For all questions, there is a proper solution in BizTalk. Not all answers will be discussed here. When you plan to use more than one receive shapes in an orchestration, you will have to specify the behavior of your orchestration for incoming messages on each receive shape. In other words: when a message comes in and it can be related to a specific orchestration, the messaging engine should be able to tell whether it should fire up a new instance of the orchestration for this message or it should pass this message as input to an already running orchestration instance (and: which one of the running orchestration instances). This is done using correlations and related settings of the receive shapes.
Invoice data is sent from system A to system B. The invoice data is sent as soon as it is created in system A. Another user of system A has to check the invoice and approve it. After approval, system A sends approval data to system B. In between systems A and B sits BizTalk. The idea is that BizTalk collects both pieces of information on a single invoice before sending it to system B. We can assume that the invoice data is always sent before the approval. All invoices (invoice data and invoice approval data) are uniquely identified by an invoice number.

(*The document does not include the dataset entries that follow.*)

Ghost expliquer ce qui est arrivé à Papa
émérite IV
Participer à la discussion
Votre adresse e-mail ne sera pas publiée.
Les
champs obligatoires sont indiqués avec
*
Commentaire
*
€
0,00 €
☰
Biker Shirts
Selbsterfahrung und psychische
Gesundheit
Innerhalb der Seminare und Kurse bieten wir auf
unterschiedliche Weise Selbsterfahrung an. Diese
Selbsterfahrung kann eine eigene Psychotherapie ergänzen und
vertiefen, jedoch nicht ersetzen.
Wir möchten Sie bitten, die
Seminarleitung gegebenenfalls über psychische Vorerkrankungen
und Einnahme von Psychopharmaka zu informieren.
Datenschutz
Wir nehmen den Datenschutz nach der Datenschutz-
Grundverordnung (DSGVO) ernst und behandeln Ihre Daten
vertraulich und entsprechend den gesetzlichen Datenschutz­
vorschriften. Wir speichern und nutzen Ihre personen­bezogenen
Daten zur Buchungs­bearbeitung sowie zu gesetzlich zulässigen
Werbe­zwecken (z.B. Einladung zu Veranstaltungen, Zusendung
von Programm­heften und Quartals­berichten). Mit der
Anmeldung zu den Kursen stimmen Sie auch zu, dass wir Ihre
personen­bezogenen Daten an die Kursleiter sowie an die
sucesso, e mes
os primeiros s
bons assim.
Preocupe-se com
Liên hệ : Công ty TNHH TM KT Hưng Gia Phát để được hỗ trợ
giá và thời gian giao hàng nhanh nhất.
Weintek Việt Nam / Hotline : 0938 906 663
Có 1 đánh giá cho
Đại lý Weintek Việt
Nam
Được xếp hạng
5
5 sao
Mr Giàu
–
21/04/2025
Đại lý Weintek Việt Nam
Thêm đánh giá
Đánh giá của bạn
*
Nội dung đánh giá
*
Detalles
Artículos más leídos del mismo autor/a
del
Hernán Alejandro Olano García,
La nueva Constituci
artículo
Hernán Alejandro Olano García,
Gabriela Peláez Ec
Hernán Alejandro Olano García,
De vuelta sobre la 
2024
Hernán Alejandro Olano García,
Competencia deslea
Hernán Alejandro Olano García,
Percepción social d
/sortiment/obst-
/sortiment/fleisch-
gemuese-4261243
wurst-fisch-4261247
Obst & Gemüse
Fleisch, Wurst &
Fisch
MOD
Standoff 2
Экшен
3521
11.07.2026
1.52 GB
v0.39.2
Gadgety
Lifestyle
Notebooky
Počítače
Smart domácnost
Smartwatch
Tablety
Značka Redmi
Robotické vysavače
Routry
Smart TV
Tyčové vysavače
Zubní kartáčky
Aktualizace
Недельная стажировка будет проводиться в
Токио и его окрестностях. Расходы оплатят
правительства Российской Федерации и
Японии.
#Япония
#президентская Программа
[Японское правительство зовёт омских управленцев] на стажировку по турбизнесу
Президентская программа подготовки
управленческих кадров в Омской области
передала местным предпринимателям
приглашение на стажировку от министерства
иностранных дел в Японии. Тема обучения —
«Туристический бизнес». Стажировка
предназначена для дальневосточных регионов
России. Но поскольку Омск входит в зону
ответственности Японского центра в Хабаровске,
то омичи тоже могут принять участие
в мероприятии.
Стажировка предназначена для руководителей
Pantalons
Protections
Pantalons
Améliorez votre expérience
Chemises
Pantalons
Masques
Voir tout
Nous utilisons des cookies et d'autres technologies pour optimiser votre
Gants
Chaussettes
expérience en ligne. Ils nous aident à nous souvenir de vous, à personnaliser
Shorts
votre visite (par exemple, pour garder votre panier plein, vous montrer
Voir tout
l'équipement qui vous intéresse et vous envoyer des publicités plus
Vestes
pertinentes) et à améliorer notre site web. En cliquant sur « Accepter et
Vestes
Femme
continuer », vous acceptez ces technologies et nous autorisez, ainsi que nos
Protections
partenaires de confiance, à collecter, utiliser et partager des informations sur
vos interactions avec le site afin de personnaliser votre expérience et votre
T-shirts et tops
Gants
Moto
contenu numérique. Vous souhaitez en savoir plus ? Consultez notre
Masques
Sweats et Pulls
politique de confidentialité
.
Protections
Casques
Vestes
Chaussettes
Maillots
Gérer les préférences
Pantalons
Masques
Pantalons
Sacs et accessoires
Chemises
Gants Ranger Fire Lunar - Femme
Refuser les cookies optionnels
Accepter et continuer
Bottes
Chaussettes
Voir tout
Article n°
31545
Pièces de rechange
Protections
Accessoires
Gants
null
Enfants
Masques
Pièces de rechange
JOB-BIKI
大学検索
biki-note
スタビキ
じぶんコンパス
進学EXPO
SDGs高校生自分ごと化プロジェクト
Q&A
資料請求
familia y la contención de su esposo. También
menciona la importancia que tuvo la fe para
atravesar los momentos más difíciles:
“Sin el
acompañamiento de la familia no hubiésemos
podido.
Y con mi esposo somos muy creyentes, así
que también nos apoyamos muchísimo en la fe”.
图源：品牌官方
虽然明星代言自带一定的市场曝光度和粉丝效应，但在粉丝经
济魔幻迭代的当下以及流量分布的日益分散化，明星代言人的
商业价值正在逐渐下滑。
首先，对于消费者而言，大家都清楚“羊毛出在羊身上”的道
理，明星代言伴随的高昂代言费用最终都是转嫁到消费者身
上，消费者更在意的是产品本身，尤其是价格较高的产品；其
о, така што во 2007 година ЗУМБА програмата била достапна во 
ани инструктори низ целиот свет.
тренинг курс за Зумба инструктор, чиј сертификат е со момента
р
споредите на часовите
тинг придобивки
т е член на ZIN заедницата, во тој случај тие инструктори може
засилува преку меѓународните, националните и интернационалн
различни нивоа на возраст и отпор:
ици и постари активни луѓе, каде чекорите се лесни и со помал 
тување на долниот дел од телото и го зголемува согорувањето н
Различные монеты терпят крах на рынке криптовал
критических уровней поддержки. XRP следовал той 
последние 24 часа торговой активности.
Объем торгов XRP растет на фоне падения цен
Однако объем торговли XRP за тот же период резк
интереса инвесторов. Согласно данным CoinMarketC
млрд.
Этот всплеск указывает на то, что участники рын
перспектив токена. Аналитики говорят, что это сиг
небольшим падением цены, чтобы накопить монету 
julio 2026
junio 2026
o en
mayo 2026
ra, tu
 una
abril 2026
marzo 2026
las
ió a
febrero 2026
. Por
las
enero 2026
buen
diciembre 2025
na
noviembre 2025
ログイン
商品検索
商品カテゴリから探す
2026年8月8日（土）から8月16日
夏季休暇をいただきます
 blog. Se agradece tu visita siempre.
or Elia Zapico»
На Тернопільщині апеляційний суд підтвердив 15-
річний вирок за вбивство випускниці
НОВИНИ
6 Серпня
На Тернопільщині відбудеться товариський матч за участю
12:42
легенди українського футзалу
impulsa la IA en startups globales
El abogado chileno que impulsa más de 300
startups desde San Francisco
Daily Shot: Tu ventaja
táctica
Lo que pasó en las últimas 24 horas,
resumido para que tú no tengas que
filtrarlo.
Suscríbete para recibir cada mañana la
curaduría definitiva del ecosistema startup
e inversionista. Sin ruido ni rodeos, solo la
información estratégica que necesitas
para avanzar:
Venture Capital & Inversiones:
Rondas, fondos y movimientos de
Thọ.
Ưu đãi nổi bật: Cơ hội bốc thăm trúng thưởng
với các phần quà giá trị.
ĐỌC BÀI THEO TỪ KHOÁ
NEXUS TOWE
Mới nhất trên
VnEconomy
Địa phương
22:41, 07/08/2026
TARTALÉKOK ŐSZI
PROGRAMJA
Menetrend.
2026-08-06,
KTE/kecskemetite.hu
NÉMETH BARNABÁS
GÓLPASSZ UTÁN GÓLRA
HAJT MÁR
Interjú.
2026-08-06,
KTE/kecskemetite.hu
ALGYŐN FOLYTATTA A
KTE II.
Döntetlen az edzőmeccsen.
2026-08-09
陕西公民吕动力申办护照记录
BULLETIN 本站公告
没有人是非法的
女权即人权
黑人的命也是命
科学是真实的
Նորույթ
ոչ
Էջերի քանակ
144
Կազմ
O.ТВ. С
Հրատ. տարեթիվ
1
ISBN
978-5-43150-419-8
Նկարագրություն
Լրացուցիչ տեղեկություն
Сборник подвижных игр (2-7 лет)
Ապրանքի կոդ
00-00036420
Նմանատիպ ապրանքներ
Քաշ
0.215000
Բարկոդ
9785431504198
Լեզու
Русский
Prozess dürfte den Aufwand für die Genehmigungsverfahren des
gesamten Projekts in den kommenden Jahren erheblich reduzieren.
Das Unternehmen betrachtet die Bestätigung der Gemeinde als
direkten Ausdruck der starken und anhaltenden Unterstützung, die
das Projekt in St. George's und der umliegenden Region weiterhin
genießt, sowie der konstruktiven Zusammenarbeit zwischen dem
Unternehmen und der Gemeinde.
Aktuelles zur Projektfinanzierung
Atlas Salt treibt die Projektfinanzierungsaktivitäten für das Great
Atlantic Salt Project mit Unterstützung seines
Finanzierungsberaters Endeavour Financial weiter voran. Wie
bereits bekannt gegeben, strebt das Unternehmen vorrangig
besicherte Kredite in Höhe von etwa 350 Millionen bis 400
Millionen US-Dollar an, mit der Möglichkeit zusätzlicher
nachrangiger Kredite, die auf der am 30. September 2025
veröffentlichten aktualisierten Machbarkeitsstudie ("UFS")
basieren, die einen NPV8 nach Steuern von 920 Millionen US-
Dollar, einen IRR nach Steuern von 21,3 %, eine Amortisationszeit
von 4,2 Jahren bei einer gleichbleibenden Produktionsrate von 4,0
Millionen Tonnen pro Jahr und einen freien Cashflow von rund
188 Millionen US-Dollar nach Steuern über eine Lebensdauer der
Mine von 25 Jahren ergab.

The orchestration to do this contains two receive shapes. The first one receives the invoice message. The second one receives the invoice approval message. Only after both have been received, a message is sent out to system B. The receive shape for the invoice message has the “Activate“ property set to true. This means that any invoice message received will cause a new instance of the orchestration to be started. The receive shape for the invoice approval message has the “Activate“ property set to false. This means that the invoice approval message will only be accepted by already running instances of the orchestration. This looks great, but still something is missing. What if invoices 1234 and 1235 are created (and sent to BizTalk), and only approved of later? Two instances of the orchestration are running (one for 1234 and one for 1235) when the approval for 1235 comes in. BizTalk knows (from the “Activate“ property of the receive shape) that the approval should go into an already running orchestration instance. Which one? That is determined by a correlation set, relating the two receive shapes.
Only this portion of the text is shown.